(REQUIRED WORK):
The records beneath should be printed exactly, and the pictures are to be left out.

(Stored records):
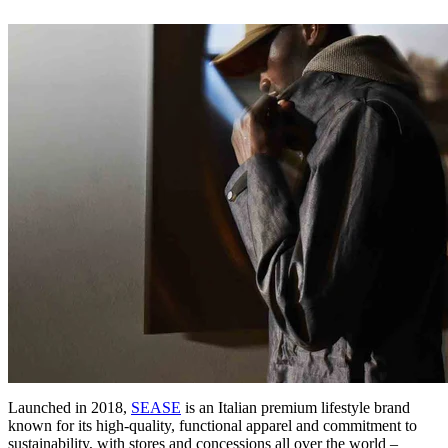
Launched in 2018,
SEASE
is an Italian premium lifestyle brand
known for its high-quality, functional apparel and commitment to
sustainability, with stores and concessions all over the world –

(TASK ANSWER):
Launched in 2018,
SEASE
is an Italian premium lifestyle brand
known for its high-quality, functional apparel and commitment to
sustainability, with stores and concessions all over the world –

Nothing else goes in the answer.